The family unit is a very important aspect of Venezuelan culture. Venezuelan families are generally tight-knit, close and supportive, providing an economic and social safety-net. Extended family ties play a particularly large role in outer-urban regions and rural areas. However, many families have been split and divided between different countries since the crisis began (see The Crisis in Core Concepts). Therefore, some people’s experience may differ from the traditional family structure.
Urban families usually have two or three children.1 Meanwhile, up to five or six children can be common in rural areas and families of lower socioeconomic status.2 Some parents believe that having more children will ensure better care into their old age. It is common for adult children to continue to live in their parents’ home until they are financially stable or married (often past their early 20s). In return, they are expected to care for their older family members into their old age. For example, a widowed elderly parent will often move into their adult child’s family home.
Some families will live together in the same house for their whole lives. Moving a parent into a nursing home can be seen as a failure of a child’s duty to support their parents in their old age.
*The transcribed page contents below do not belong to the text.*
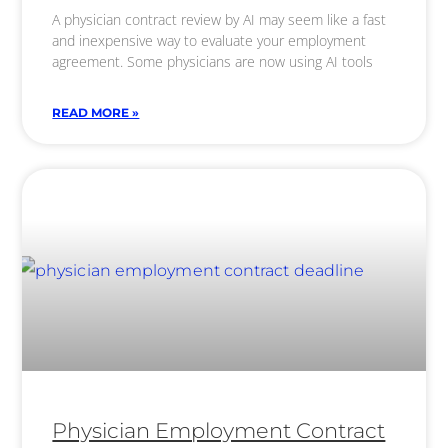
A physician contract review by AI may seem like a fast
and inexpensive way to evaluate your employment
agreement. Some physicians are now using AI tools
READ MORE »
Physician Employment Contract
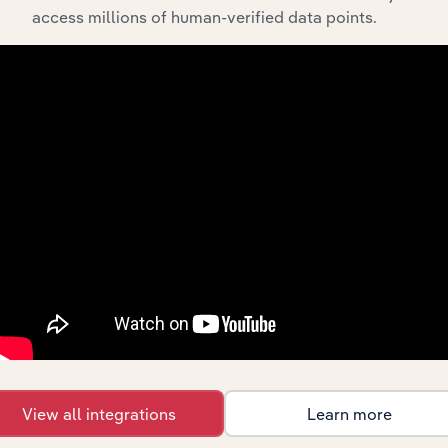
API Data Delivery
access millions of human-verified data points.
Feed trusted, human-driven industry intelligence
straight into your platform.
View API documentation
View all integrations
Learn more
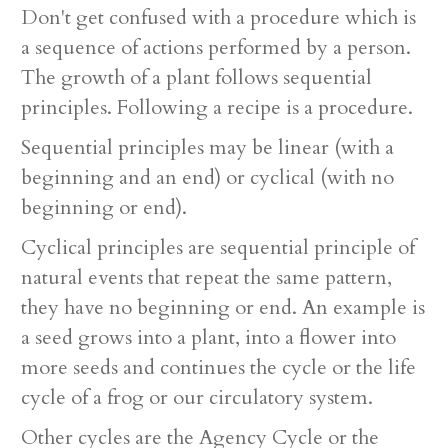
Don't get confused with a procedure which is
a sequence of actions performed by a person.
The growth of a plant follows sequential
principles. Following a recipe is a procedure.
Sequential principles may be linear (with a
beginning and an end) or cyclical (with no
beginning or end).
Cyclical principles are sequential principle of
natural events that repeat the same pattern,
they have no beginning or end. An example is
a seed grows into a plant, into a flower into
more seeds and continues the cycle or the life
cycle of a frog or our circulatory system.
Other cycles are the Agency Cycle or the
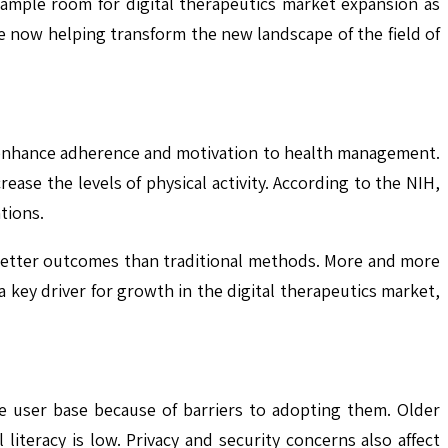
ample room for digital therapeutics market expansion as
e now helping transform the new landscape of the field of
l enhance adherence and motivation to health management.
ease the levels of physical activity. According to the NIH,
tions.
 better outcomes than traditional methods. More and more
 key driver for growth in the digital therapeutics market,
he user base because of barriers to adopting them. Older
 literacy is low. Privacy and security concerns also affect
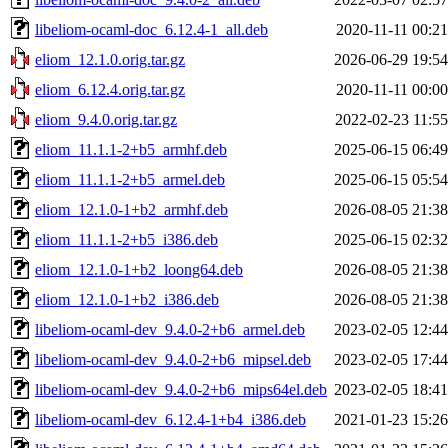
libeliom-ocaml-doc_6.12.4-1_all.deb
2020-11-11 00:21
eliom_12.1.0.orig.tar.gz
2026-06-29 19:54
eliom_6.12.4.orig.tar.gz
2020-11-11 00:00
eliom_9.4.0.orig.tar.gz
2022-02-23 11:55
eliom_11.1.1-2+b5_armhf.deb
2025-06-15 06:49
eliom_11.1.1-2+b5_armel.deb
2025-06-15 05:54
eliom_12.1.0-1+b2_armhf.deb
2026-08-05 21:38
eliom_11.1.1-2+b5_i386.deb
2025-06-15 02:32
eliom_12.1.0-1+b2_loong64.deb
2026-08-05 21:38
eliom_12.1.0-1+b2_i386.deb
2026-08-05 21:38
libeliom-ocaml-dev_9.4.0-2+b6_armel.deb
2023-02-05 12:44
libeliom-ocaml-dev_9.4.0-2+b6_mipsel.deb
2023-02-05 17:44
libeliom-ocaml-dev_9.4.0-2+b6_mips64el.deb
2023-02-05 18:41
libeliom-ocaml-dev_6.12.4-1+b4_i386.deb
2021-01-23 15:26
The expectation of intergenerational dependence within the family is captured by the joke, “Vive de tus padres hasta que puedas vivir de tus hijos”, meaning “Live off your parents until you can live off your children”. Extended relatives generally live close to one another, sometimes even in the same house. Many Venezuelans also have a pair of godparents (often friends of their parents) that are considered part of the family.
Traditionally, men are the primary income earners for the family and are more predominant in the public sphere, while women are generally the homemakers. Many women are financially independent with full-time jobs or careers. Those in the middle and lower classes are often particularly independent and self-sustaining (personally and financially). Yet, the responsibility of emotional support, raising children, and the stability of the family home usually falls to female family members regardless of whether or not they have employment. As a result, women generally perform far more hours of unpaid labour within the family unit.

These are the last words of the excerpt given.